Le redoutable France, Myanmar 2017 – 107min.
Movie Rating
Le redoutable
Paris, 1967. Jean-Luc Godard, the most prominent filmmaker of his generation, is fascinated and carried away by the winds of revolution blowing through France. He has just filmed La chinoise, a movie about Mao Zedong and communism. He meets Anne Wiazemsky, 20 years his junior, and they become a couple. But La Chinoise is badly received by critics, and while the May 68 revolutions is upsetting his country, Godard goes through a deep crisis.

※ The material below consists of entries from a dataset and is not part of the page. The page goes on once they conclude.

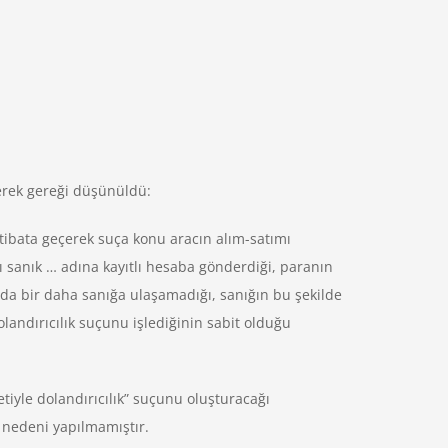
nerek gereği düşünüldü:
 irtibata geçerek suça konu aracın alım-satımı
şı sanık … adına kayıtlı hesaba gönderdiği, paranın
n da bir daha sanığa ulaşamadığı, sanığın bu şekilde
landırıcılık suçunu işlediğinin sabit olduğu
tiyle dolandırıcılık” suçunu oluşturacağı
nedeni yapılmamıştır.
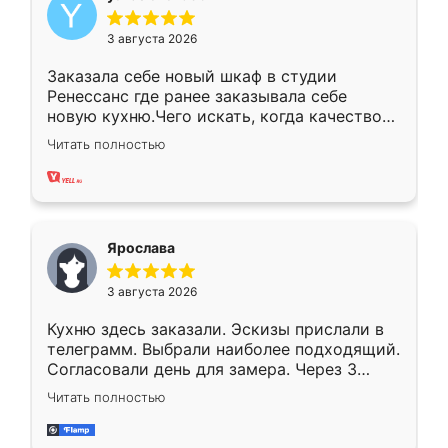
3 августа 2026
Заказала себе новый шкаф в студии
Ренессанс где ранее заказывала себе
новую кухню.Чего искать, когда качеством
вполне довольна. Служит кухня уже почти
Читать полностью
два года, нареканий нет.
Ярослава
3 августа 2026
Кухню здесь заказали. Эскизы прислали в
телеграмм. Выбрали наиболее подходящий.
Согласовали день для замера. Через 3
недели кухня была уже готова. Остались
Читать полностью
довольны работой. Спасибо Ренессанс
мебель за качественную работу!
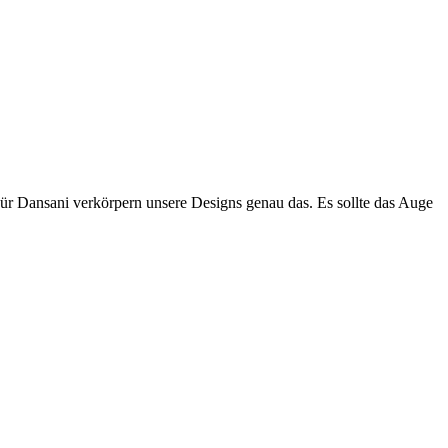
Für Dansani verkörpern unsere Designs genau das. Es sollte das Auge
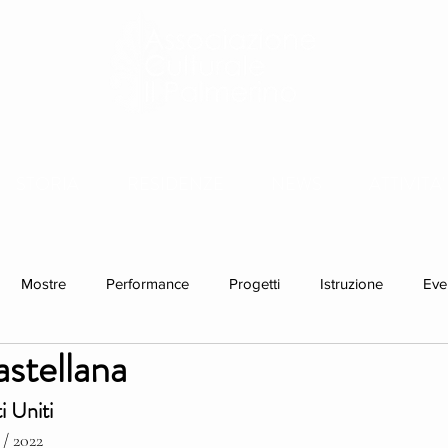
STORIA
RESIDENZE
NEWS
ATTIVITA'
Mostre
Performance
Progetti
Istruzione
Eve
stellana
idenze individuali
 Uniti
 / 2022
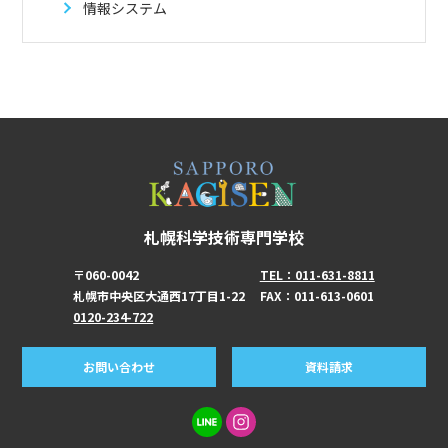
情報システム
札幌科学技術専門学校
〒060-0042
TEL：011-631-8811
札幌市中央区大通西17丁目1-22
FAX：011-613-0601
0120-234-722
お問い合わせ
資料請求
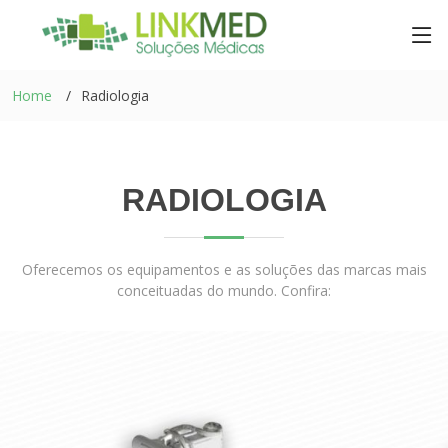
Home
Radiologia
RADIOLOGIA
Oferecemos os equipamentos e as soluções das marcas mais
conceituadas do mundo. Confira:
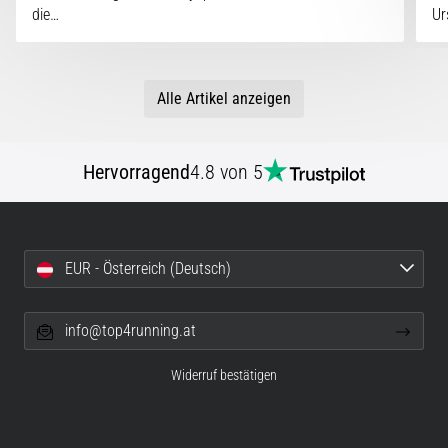
die…
Ur
Alle Artikel anzeigen
Hervorragend
4.8 von 5
EUR - Österreich (Deutsch)
info@top4running.at
Widerruf bestätigen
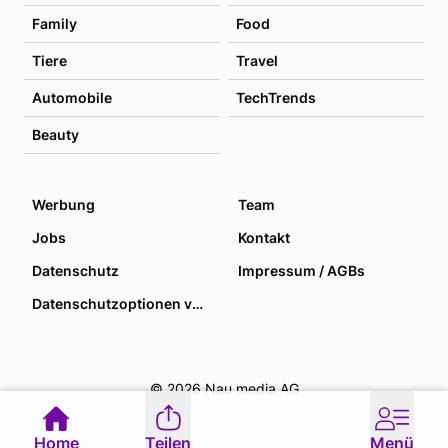
Family
Food
Tiere
Travel
Automobile
TechTrends
Beauty
Werbung
Team
Jobs
Kontakt
Datenschutz
Impressum / AGBs
Datenschutzoptionen verwalten
© 2026 Nau media AG
Home
Teilen
Menü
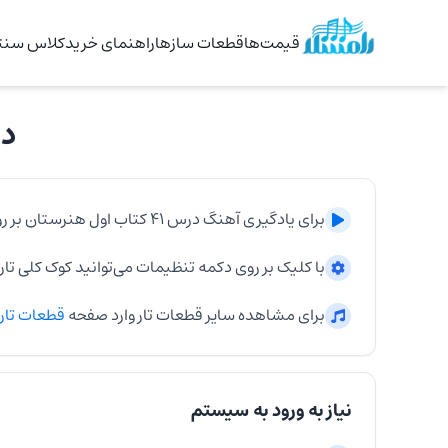
قیمت‌ها
قطعات سازها
راهنمای خرید
کلاس سنتو
درس ۴۱
برای یادگیری آهنگ
درس ۴۱ کتاب اول هنرستان
بر ر
با کلیک بر روی دکمه تنظیمات می‌توانید کوک کلی
تار
برای مشاهده سایر قطعات
تار
وارد صفحه
قطعات
تار
نیاز به ورود به سیستم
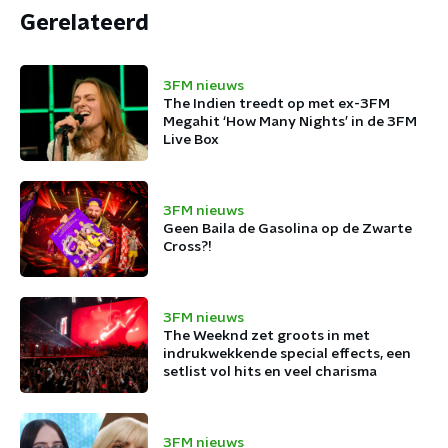
Gerelateerd
3FM nieuws
The Indien treedt op met ex-3FM
Megahit ‘How Many Nights’ in de 3FM
Live Box
3FM nieuws
Geen Baila de Gasolina op de Zwarte
Cross?!
3FM nieuws
The Weeknd zet groots in met
indrukwekkende special effects, een
setlist vol hits en veel charisma
3FM nieuws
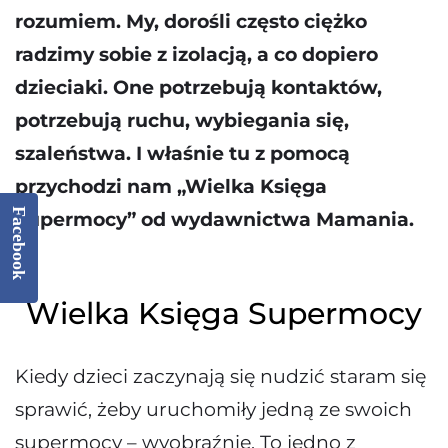
rozumiem. My, dorośli często ciężko
radzimy sobie z izolacją, a co dopiero
dzieciaki. One potrzebują kontaktów,
potrzebują ruchu, wybiegania się,
szaleństwa. I właśnie tu z pomocą
przychodzi nam „Wielka Księga
Facebook
Supermocy” od wydawnictwa Mamania.
Wielka Księga Supermocy
Kiedy dzieci zaczynają się nudzić staram się
sprawić, żeby uruchomiły jedną ze swoich
supermocy – wyobraźnię. To jedno z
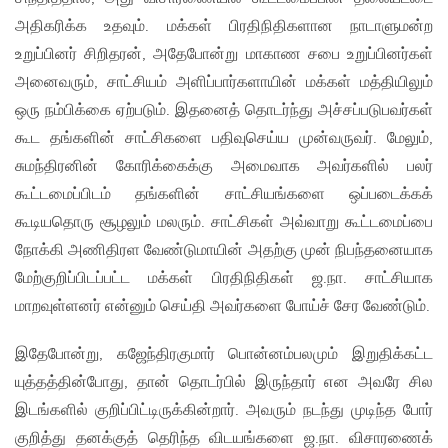
அதிகரிக்க உதவும். மக்கள் பிரதிநிதிகளான நாடாளுமன்ற
உறுப்பினர் சிறிதரன், அதேபோன்று மாகாண சபை உறுப்பினர்கள்
அனைவரும், சாட்சியம் அளிப்பார்களாயின் மக்கள் மத்தியிலும்
ஒரு நம்பிக்கை ஏற்படும். இதனைத் தொடர்ந்து அச்சப்படுபவர்கள்
கூட தங்களின் சாட்சிகளை பதிவுசெய்ய முன்வருவர். மேலும்,
சுமந்திரனின் கோரிக்கைக்கு அமைவாக அவர்களில் பலர்
கூட்டமைப்பிடம் தங்களின் சாட்சியங்களை ஒப்படைக்கக்
கூடியதொரு சூழலும் மலரும். சாட்சிகள் அவ்வாறு கூட்டமைப்பை
நோக்கி அணிதிரள வேண்டுமாயின் அதற்கு முன் நிபந்தனையாக
மேற்குறிப்பிடப்பட்ட மக்கள் பிரதிநிதிகள் ஜ.நா. சாட்சியாக
மாறவுள்ளனர் என்னும் செய்தி அவர்களை போய்ச் சேர வேண்டும்.
இதேபோன்று, கஜேந்திரகுமார் பொன்னம்பலமும் இறுதிக்கட்ட
யுத்தத்தின்போது, தான் தொடர்பில் இருந்தார் என அவரே சில
இடங்களில் குறிப்பிட்டிருக்கின்றார். அவரும் நடந்து முடிந்த போர்
குறித்து தனக்குத் தெரிந்த விடயங்களை ஜ.நா. விசாரணைக்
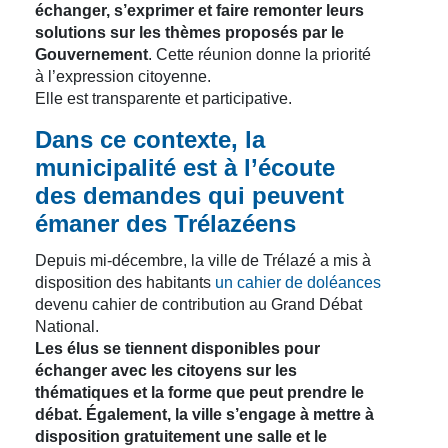
échanger, s’exprimer et faire remonter leurs
solutions sur les thèmes proposés par le
Gouvernement
. Cette réunion donne la priorité
à l’expression citoyenne.
Elle est transparente et participative.
Dans ce contexte, la
municipalité est à l’écoute
des demandes qui peuvent
émaner des Trélazéens
Depuis mi-décembre, la ville de Trélazé a mis à
disposition des habitants
un cahier de doléances
devenu cahier de contribution au Grand Débat
National.
Les élus se tiennent disponibles pour
échanger avec les citoyens sur les
thématiques et la forme que peut prendre le
débat. Également, la ville s’engage à mettre à
disposition gratuitement une salle et le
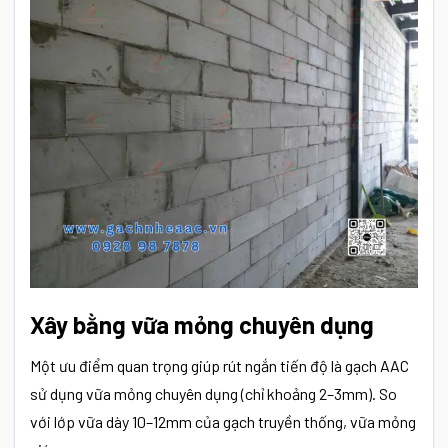
Xây bằng vữa mỏng chuyên dụng
Một ưu điểm quan trọng giúp rút ngắn tiến độ là gạch AAC
sử dụng vữa mỏng chuyên dụng (chỉ khoảng 2–3mm). So
với lớp vữa dày 10–12mm của gạch truyền thống, vữa mỏng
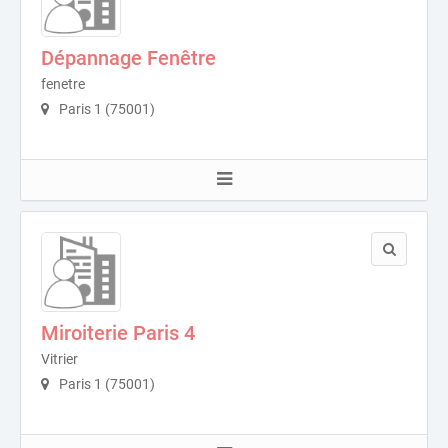
Dépannage Fenêtre
fenetre
Paris 1 (75001)
Miroiterie Paris 4
Vitrier
Paris 1 (75001)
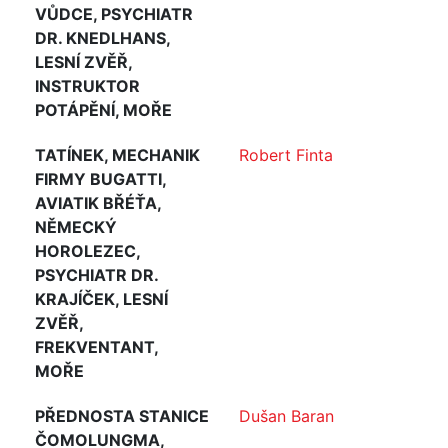
VŮDCE, PSYCHIATR
DR. KNEDLHANS,
LESNÍ ZVĚŘ,
INSTRUKTOR
POTÁPĚNÍ, MOŘE
TATÍNEK, MECHANIK
Robert Finta
FIRMY BUGATTI,
AVIATIK BŘÉŤA,
NĚMECKÝ
HOROLEZEC,
PSYCHIATR DR.
KRAJÍČEK, LESNÍ
ZVĚŘ,
FREKVENTANT,
MOŘE
PŘEDNOSTA STANICE
Dušan Baran
ČOMOLUNGMA,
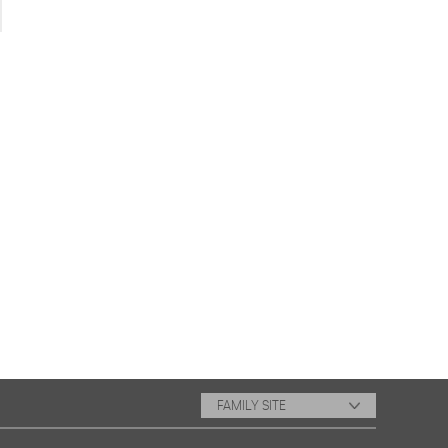
FAMILY SITE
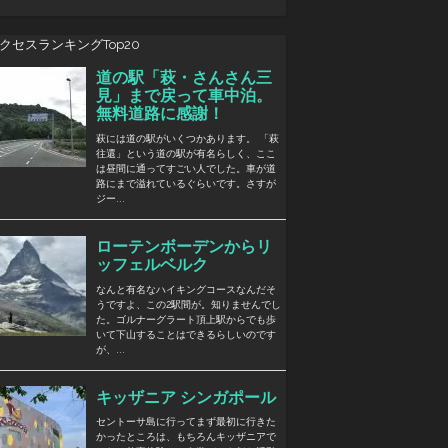
クセスランキングTop20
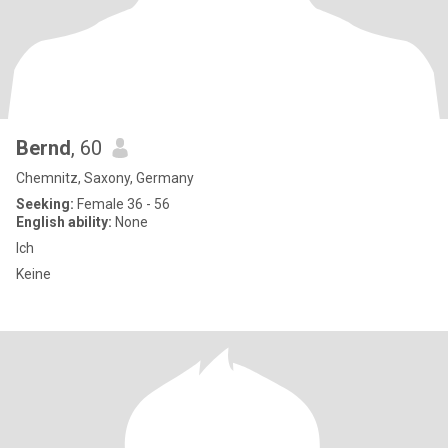
Bernd
, 60
Chemnitz, Saxony, Germany
Seeking:
Female 36 - 56
English ability:
None
Ich
Keine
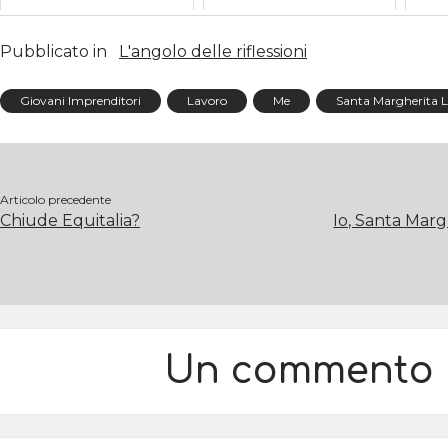
Pubblicato in
L'angolo delle riflessioni
Giovani Imprenditori
Lavoro
Me
Santa Margherita L
Articolo precedente
Chiude Equitalia?
Io, Santa Margh
Un commento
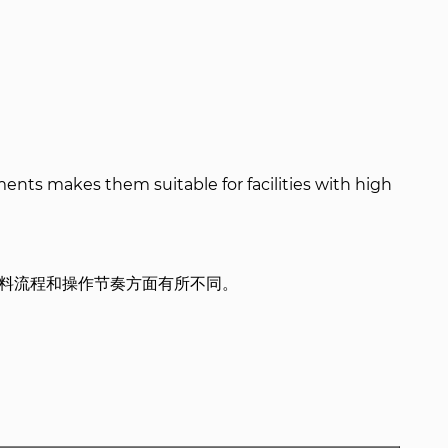
nts makes them suitable for facilities with high
料流程和操作节奏方面有所不同。
。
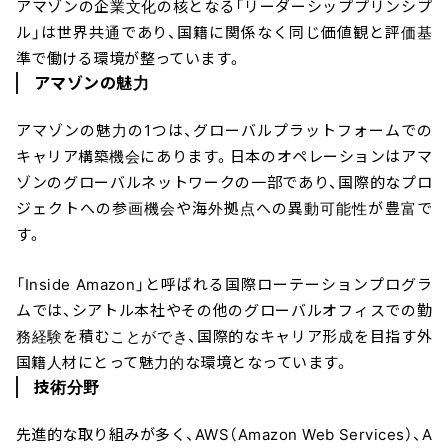
アマゾンの企業文化の核となる「リーダーシッププリンシプ
ル」は世界共通であり、国籍に関係なく同じ価値観と評価基
準で働ける環境が整っています。
アマゾンの魅力
アマゾンの魅力の1つは、グローバルプラットフォームでの
キャリア構築機会にあります。日本のオペレーションはアマ
ゾンのグローバルネットワークの一部であり、国際的なプロ
ジェクトへの参画機会や海外拠点への異動可能性が豊富で
す。
「Inside Amazon」と呼ばれる国際ローテーションプログラ
ムでは、シアトル本社やその他のグローバルオフィスでの勤
務経験を積むことができ、国際的なキャリア形成を目指す外
国籍人材にとって魅力的な環境となっています。
技術分野
先進的な取り組みが多く、AWS（Amazon Web Services）、A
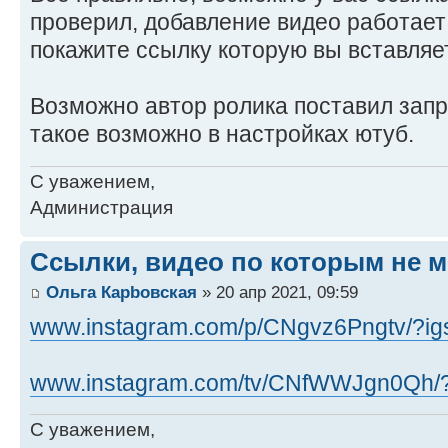
проверил, добавление видео работает
покажите ссылку которую вы вставляе
Возможно автор ролика поставил запр
такое возможно в настройках ютуб.
С уважением,
Администрация
Ссылки, видео по которым не м
Ольга Карbовская
» 20 апр 2021, 09:59
www.instagram.com/p/CNgvz6Pngtv/?ig
www.instagram.com/tv/CNfWWJgn0Qh/?i
С уважением,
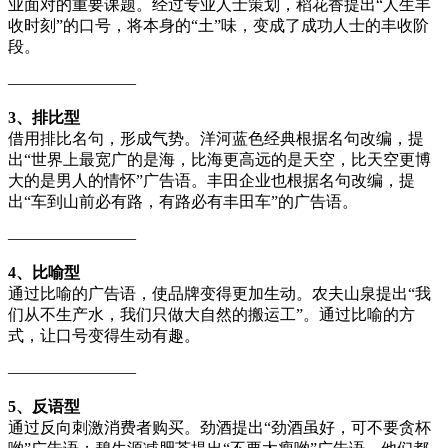
业面对的重要课题。经过专业人士策划，稻花香提出“人生丰
收时刻”的口号，将本身的“土”味，变成了成功人士的丰收阶
段。
————————
3、排比型
借用排比名句，形成气势。洋河蓝色经典根据名句改编，提
出“世界上最宽广的是海，比海更高远的是天空，比天空更博
大的是男人的情怀”广告语。丰田企业也根据名句改编，提
出“车到山前必有路，有路必有丰田车”的广告语。
————————
4、比喻型
通过比喻的广告语，使品牌变得更加生动。农夫山泉提出“我
们从不生产水，我们只做大自然的搬运工”。通过比喻的方
式，让口号变得生动有趣。
————————
5、反语型
通过反向刺激消费者购买。劲酒提出“劲酒虽好，可不要贪杯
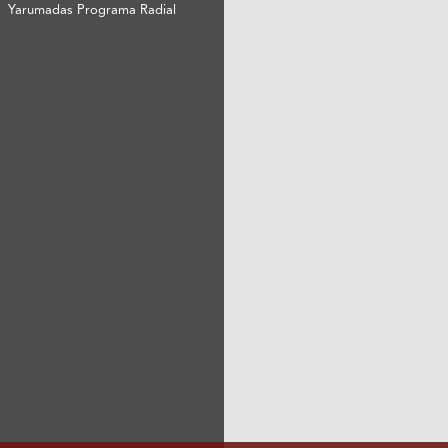
Yarumadas Programa Radial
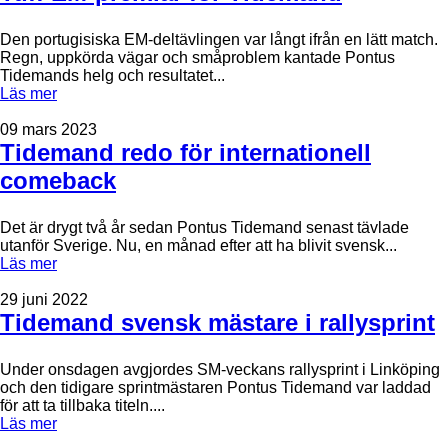
Den portugisiska EM-deltävlingen var långt ifrån en lätt match.
Regn, uppkörda vägar och småproblem kantade Pontus
Tidemands helg och resultatet...
Läs mer
09 mars 2023
Tidemand redo för internationell
comeback
Det är drygt två år sedan Pontus Tidemand senast tävlade
utanför Sverige. Nu, en månad efter att ha blivit svensk...
Läs mer
29 juni 2022
Tidemand svensk mästare i rallysprint
Under onsdagen avgjordes SM-veckans rallysprint i Linköping
och den tidigare sprintmästaren Pontus Tidemand var laddad
för att ta tillbaka titeln....
Läs mer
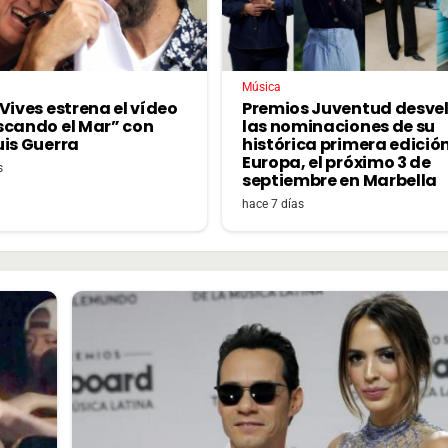
Música
Vives estrena el vídeo
Premios Juventud desve
scando el Mar” con
las nominaciones de su
uis Guerra
histórica primera edició
Europa, el próximo 3 de
s
septiembre en Marbella
hace 7 días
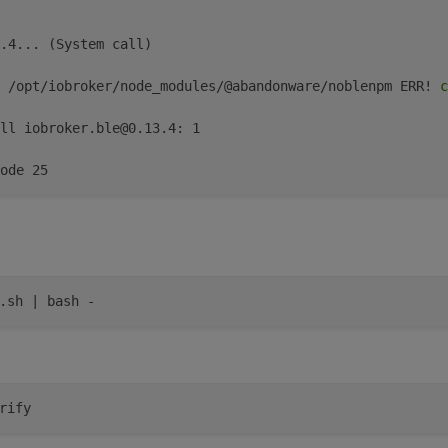
.4... (System call)
h /opt/iobroker/node_modules/@abandonware/noblenpm ERR! 
c
ll iobroker.ble@0.13.4: 1
ode 25
.sh | bash -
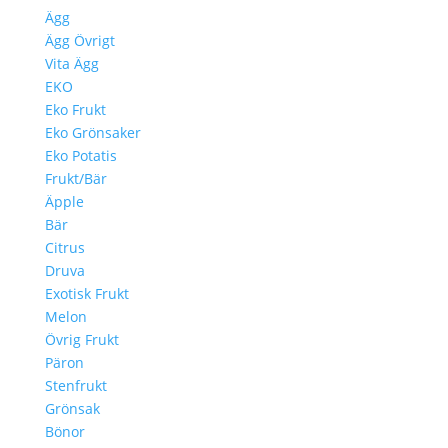
Ägg
Ägg Övrigt
Vita Ägg
EKO
Eko Frukt
Eko Grönsaker
Eko Potatis
Frukt/Bär
Äpple
Bär
Citrus
Druva
Exotisk Frukt
Melon
Övrig Frukt
Päron
Stenfrukt
Grönsak
Bönor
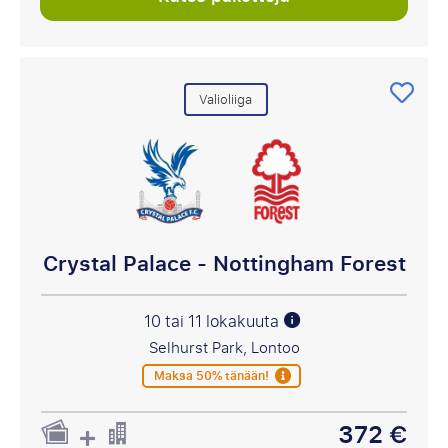
Valioliiga
Crystal Palace - Nottingham Forest
10 tai 11 lokakuuta
Selhurst Park, Lontoo
Maksa 50% tänään!
372 €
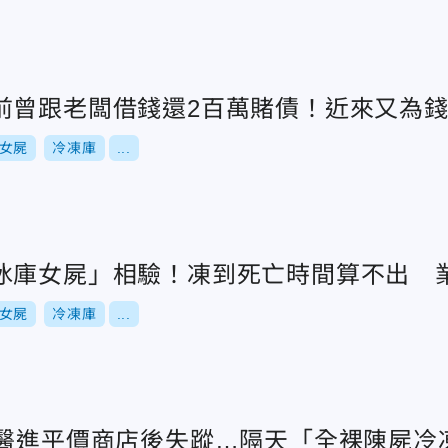
前曾跟老闆借錢還2百萬賭債！近來又為
女屍
冷凍庫
...
冰庫女屍」相驗！凍到死亡時間算不出 
女屍
冷凍庫
...
女醫進平價商店後失蹤…隔天「全裸陳屍冷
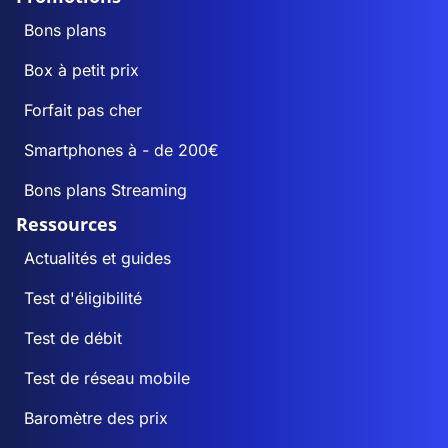
Bons plans
Box à petit prix
Forfait pas cher
Smartphones à - de 200€
Bons plans Streaming
Ressources
Actualités et guides
Test d'éligibilité
Test de débit
Test de réseau mobile
Baromètre des prix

Winner of an Oscar for best director and a phenomenal success with The Artist in 2011, Michel Hazanavicius suffered a severe failure with 2014’s The Search. Following that with a false biopic about Jean-Luc Godard is anything but an easy bet, and that's certainly why it's so great. Less interested in the idea of recounting the life of the great filmmaker than in filming his abnormal character with humor, lightness and derision, he composes an offbeat, atmospheric comedy. Using Godard's weapons (playing with colors, framing, voice-over, with a lot of nods to his films), Hazanavicius paints a double portrait: of the director of Contempt and Pierrot le fou; and of May 68, a revolutionary time. The parallel between the two is touching, disconcerting and tragic. Refusing to make a hagiography, he makes Godard an absurd character, alternately pathetic and hilarious, but desperately touching.